Seb Maley, chief executive of Qdos, said that if HMRC wins in court and applies the laws more broadly, “a whole bunch of 1000’s of innocent contractors may very well be left with devastating tax bills”.
He continued: “HMRC is placing the blame on contractors who, in point of fact, have simply listened to the recommendation of third-parties – in some ways, it bears similarities to the loan charge.
“Nonetheless, the motivation to work through what HMRC suspects to be a managed service company wasn’t tax-related. Contractors had simply chosen an accountant with a specialism of their business profile – but their tax position could be the identical had they used any high street accountancy firm.
“Added to this, the sheer variety of contractors this ambiguous and ill-considered laws could impact could be greater than the loan charge.”
Mr Kirk has put in counterclaims for the corporation tax paid by his clients, all of whom have individually appealed to HMRC.
“With three likely rounds of appeals the contractors could be waiting until 2028 before a final judgement is reached,” he said, “and that’s on the test cases. Even then, they’ll only stick where their facts are on all fours with everyone else’s.”
Mr Kirk said: “I’ve been a Chartered Accountant for 44 years and I can’t tell them other than a compliant accountancy firm. How on earth is an outsider imagined to find a way to do that?”

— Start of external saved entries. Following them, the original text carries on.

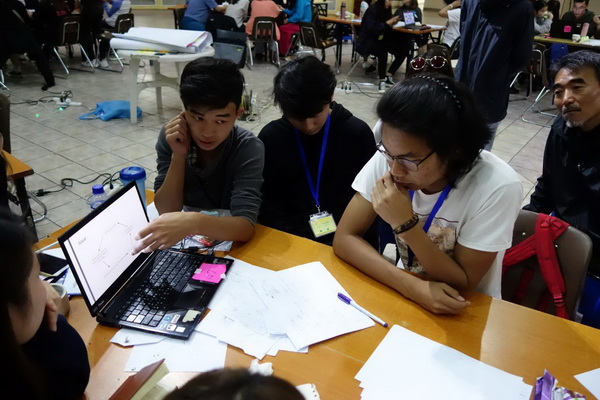 Where is `table`? table is located at coordinates (514, 355), (347, 21), (578, 40), (439, 40). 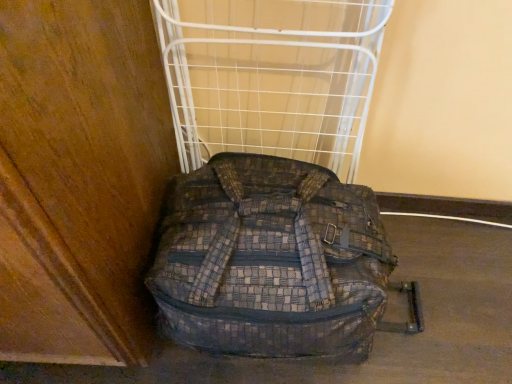 Find the location of a particular element. The width and height of the screenshot is (512, 384). white wire rack at center is located at coordinates 271,76.

What do you see at coordinates (271, 76) in the screenshot? I see `white wire rack at center` at bounding box center [271, 76].

What is the approximate width of plaid fabric backpack at center?

It is 19.38 inches.

The image size is (512, 384). What do you see at coordinates (274, 261) in the screenshot?
I see `plaid fabric backpack at center` at bounding box center [274, 261].

At what (x,y) coordinates should I click in order to perform the action: click on plaid fabric backpack at center. Please return your answer as a coordinate pair (x, y). Looking at the image, I should click on (274, 261).

Identify the location of white wire rack at center. (271, 76).

Based on their positions, is white wire rack at center located to the left or right of plaid fabric backpack at center?

Clearly, white wire rack at center is on the left of plaid fabric backpack at center in the image.

Is white wire rack at center positioned in front of plaid fabric backpack at center?

That is False.

Considering the positions of points (240, 119) and (226, 320), is point (240, 119) farther from camera compared to point (226, 320)?

Yes, point (240, 119) is behind point (226, 320).

From the image's perspective, which one is positioned lower, white wire rack at center or plaid fabric backpack at center?

plaid fabric backpack at center is shown below in the image.

Based on the photo, from a real-world perspective, relative to plaid fabric backpack at center, is white wire rack at center vertically above or below?

white wire rack at center is situated higher than plaid fabric backpack at center in the real world.

Which of these two, white wire rack at center or plaid fabric backpack at center, is wider?

plaid fabric backpack at center is wider.

Which of these two, white wire rack at center or plaid fabric backpack at center, stands shorter?

Standing shorter between the two is plaid fabric backpack at center.

Looking at this image, who is bigger, white wire rack at center or plaid fabric backpack at center?

Bigger between the two is plaid fabric backpack at center.

Choose the correct answer: Is white wire rack at center inside plaid fabric backpack at center or outside it?

white wire rack at center is outside plaid fabric backpack at center.

Is white wire rack at center not near plaid fabric backpack at center?

No, white wire rack at center is not far away from plaid fabric backpack at center.

Is white wire rack at center looking in the opposite direction of plaid fabric backpack at center?

No, plaid fabric backpack at center is not at the back of white wire rack at center.

How far apart are white wire rack at center and plaid fabric backpack at center?

They are 11.50 inches apart.

The image size is (512, 384). Find the location of `cage on the left side of plaid fabric backpack at center`. cage on the left side of plaid fabric backpack at center is located at coordinates (271, 76).

Which is more to the right, plaid fabric backpack at center or white wire rack at center?

From the viewer's perspective, plaid fabric backpack at center appears more on the right side.

Considering the relative positions of plaid fabric backpack at center and white wire rack at center in the image provided, is plaid fabric backpack at center in front of white wire rack at center?

Yes, it is in front of white wire rack at center.

Considering the positions of point (321, 178) and point (358, 90), is point (321, 178) closer or farther from the camera than point (358, 90)?

Point (321, 178) appears to be closer to the viewer than point (358, 90).

From the image's perspective, is plaid fabric backpack at center on top of white wire rack at center?

No, from the image's perspective, plaid fabric backpack at center is not on top of white wire rack at center.

From a real-world perspective, which is physically above, plaid fabric backpack at center or white wire rack at center?

white wire rack at center is physically above.

Considering the sizes of objects plaid fabric backpack at center and white wire rack at center in the image provided, who is wider, plaid fabric backpack at center or white wire rack at center?

plaid fabric backpack at center.

From their relative heights in the image, would you say plaid fabric backpack at center is taller or shorter than white wire rack at center?

Considering their sizes, plaid fabric backpack at center has less height than white wire rack at center.

In the scene shown: In terms of size, does plaid fabric backpack at center appear bigger or smaller than white wire rack at center?

plaid fabric backpack at center is bigger than white wire rack at center.

Is white wire rack at center completely or partially inside plaid fabric backpack at center?

No, white wire rack at center is located outside of plaid fabric backpack at center.

Is there a large distance between plaid fabric backpack at center and white wire rack at center?

plaid fabric backpack at center is actually quite close to white wire rack at center.

Is plaid fabric backpack at center turned away from white wire rack at center?

Yes, plaid fabric backpack at center's orientation is away from white wire rack at center.

What's the angular difference between plaid fabric backpack at center and white wire rack at center's facing directions?

There is a 3.16-degree angle between the facing directions of plaid fabric backpack at center and white wire rack at center.

The height and width of the screenshot is (384, 512). I want to click on backpack lying on the right of white wire rack at center, so click(x=274, y=261).

In order to click on cage that appears on the left of plaid fabric backpack at center in this screenshot , I will do `click(271, 76)`.

Where is `backpack located on the right of white wire rack at center`? This screenshot has width=512, height=384. backpack located on the right of white wire rack at center is located at coordinates (274, 261). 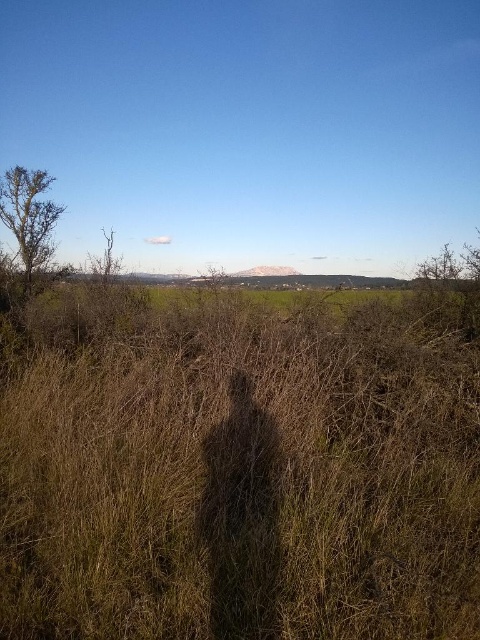 Question: Is brown dry grass at center below bare branches at left?

Choices:
 (A) yes
 (B) no

Answer: (A)

Question: Is brown dry grass at center below bare branches at left?

Choices:
 (A) no
 (B) yes

Answer: (B)

Question: Is brown dry grass at center smaller than bare branches at left?

Choices:
 (A) no
 (B) yes

Answer: (A)

Question: Which point is farther to the camera?

Choices:
 (A) brown dry grass at center
 (B) bare branches at left

Answer: (B)

Question: Which of the following is the farthest from the observer?

Choices:
 (A) brown dry grass at center
 (B) bare branches at left

Answer: (B) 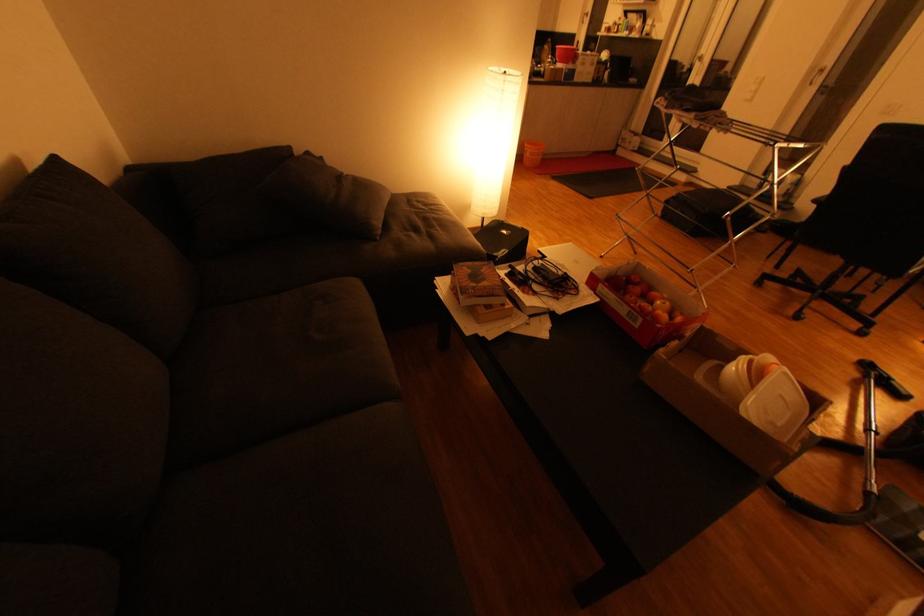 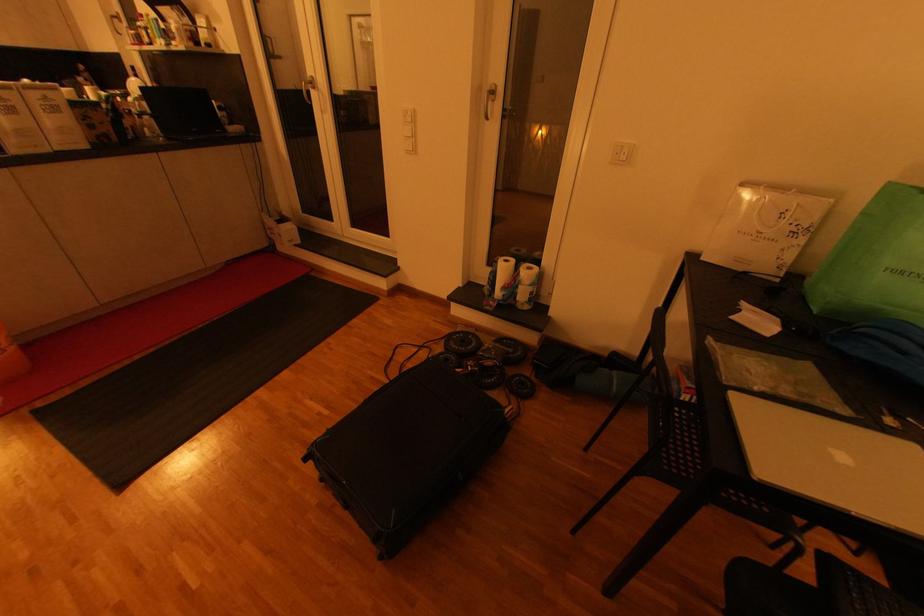 Where in the second image is the point corresponding to point 751,100 from the first image?

(412, 153) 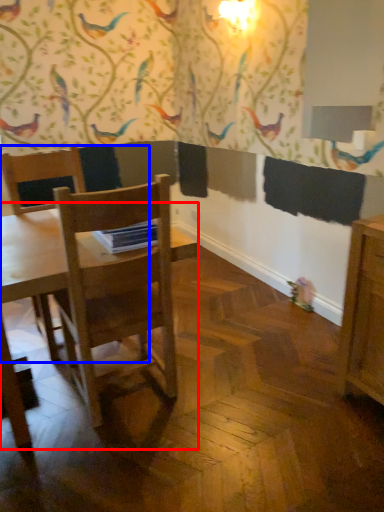 Question: Which object is closer to the camera taking this photo, table (highlighted by a red box) or chair (highlighted by a blue box)?

Choices:
 (A) table
 (B) chair

Answer: (A) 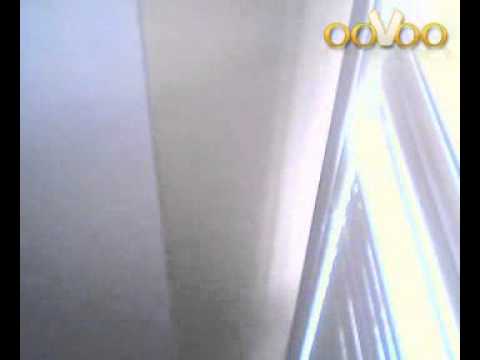 You are a GUI agent. You are given a task and a screenshot of the screen. Output one action in this format:
    pyautogui.click(x=<x>, y=<y>)
    Task: Click on the hook
    This screenshot has width=480, height=360.
    Given the screenshot: What is the action you would take?
    pyautogui.click(x=337, y=205) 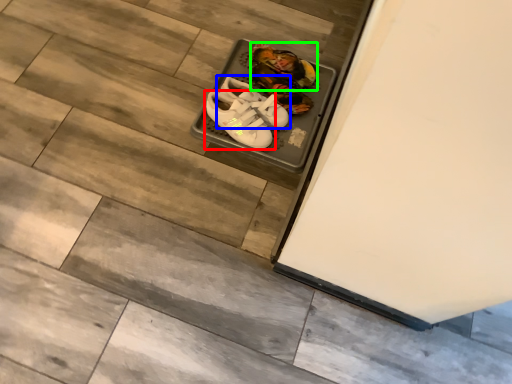 Question: Based on their relative distances, which object is farther from footwear (highlighted by a red box)? Choose from footwear (highlighted by a blue box) and footwear (highlighted by a green box).

Choices:
 (A) footwear
 (B) footwear

Answer: (B) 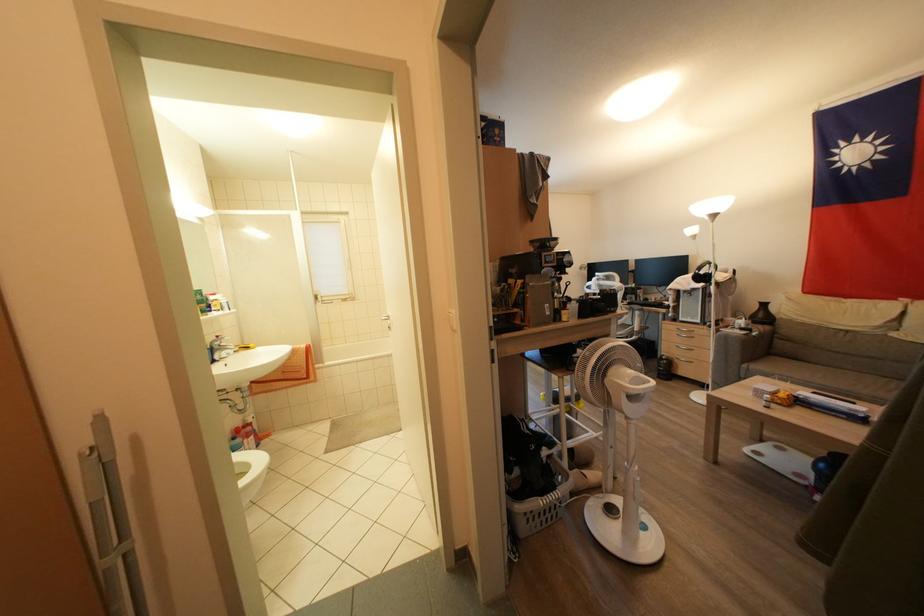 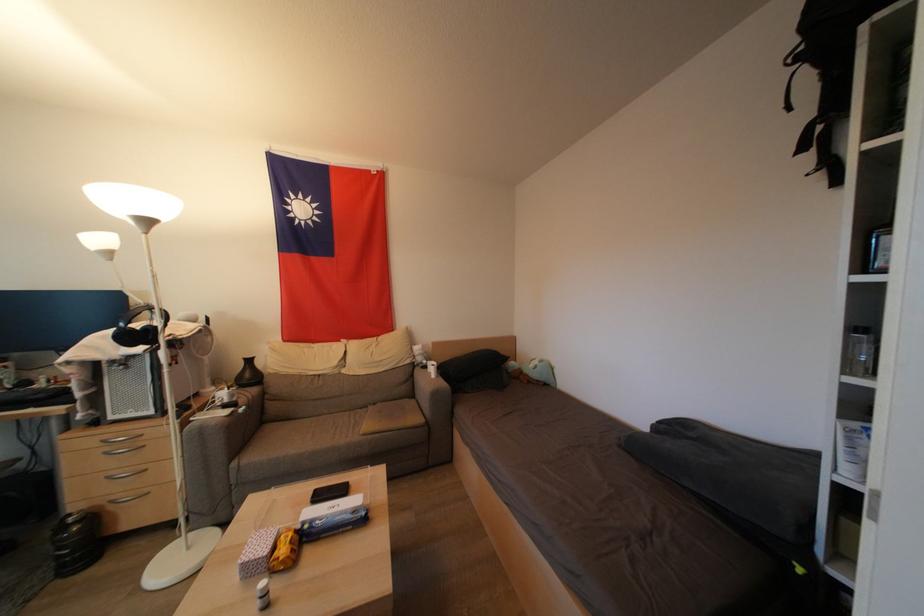 The point at (780, 398) is marked in the first image. Where is the corresponding point in the second image?

(277, 553) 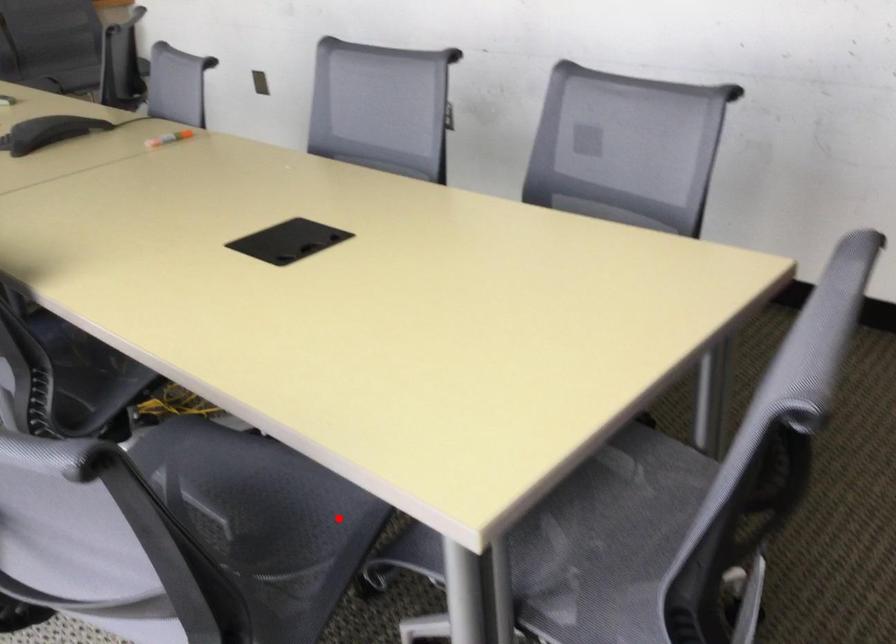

Mr Kirk added HMRC were “shooting themselves within the foot” by going after accountants for using a web based portal when the tax office is itself attempting to encourage more people to sort out their tax affairs online through its Making Tax Digital project.
‘A living nightmare’
In an announcement published on Churchill Knight’s website in 2022, Tom Edwards, its director, said: “We consider that HMRC has entirely misinterpreted the MSC laws, and we strongly deny being involved with our accountancy clients as a Managed Service Company Provider. Throughout this investigation, we’re offering across the clock support to our impacted clients and have built a web based portal to assist them throughout the appeals process.
“Everyone at Churchill Knight is shocked about this investigation, but I don’t feel prefer it’s an attack on us. It’s an attack on the industry and on contractors who operate their very own limited company.
Boox is now not trading. A press release on its website reads: “Unfortunately the continuing HMRC investigation has had a hugely negative impact on our business which has led to us not with the ability to sustain or operate our accountancy practice.”
The firm added that it continues to challenge HMRC.
Andy Chamberlain, policy director at IPSE, said “the investigations had been a living nightmare for those affected”.
“These rules were never designed to forestall freelancers from working with accountants, something which the Government was at pains to indicate when it introduced them,” he added.
“Ministers must now consider if the MSC rules are being applied appropriately, or whether HMRC is twisting the principles in a cynical tax grab against a gaggle of small business owners who will struggle to resource a years-long legal battle.”
If an organization is found to be in breach of the laws, then all of its clients can pay employment tax by default.
A spokesman for HMRC said: “We all know there’s an actual person behind every bill and we recognise coping with large tax bills comes with significant pressure. Our message to anyone nervous a couple of tax liability is to contact us as soon as possible to speak about options.
“The Managed Service Company rules exist to assist ensure individuals who work like employees pay tax like employees.”